Take each line below that has "София" and copy it.

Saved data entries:
'''
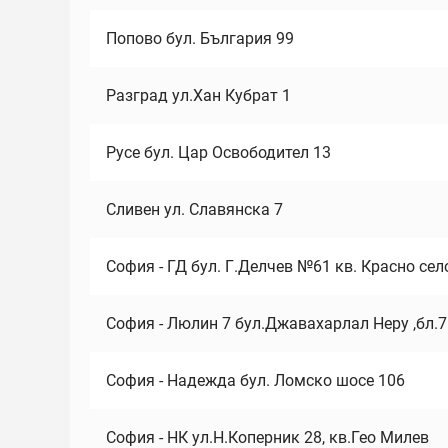
Попово бул. България 99
Разград ул.Хан Кубрат 1
Русе бул. Цар Освободител 13
Сливен ул. Славянска 7
София - ГД бул. Г.Делчев №61 кв. Красно сел
София - Люлин 7 бул.Джавахарлал Неру ,бл.
София - Надежда бул. Ломско шосе 106
София - НК ул.Н.Коперник 28, кв.Гео Милев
'''
EXPECTED OUTPUT:
София - ГД бул. Г.Делчев №61 кв. Красно сел
София - Люлин 7 бул.Джавахарлал Неру ,бл.
София - Надежда бул. Ломско шосе 106
София - НК ул.Н.Коперник 28, кв.Гео Милев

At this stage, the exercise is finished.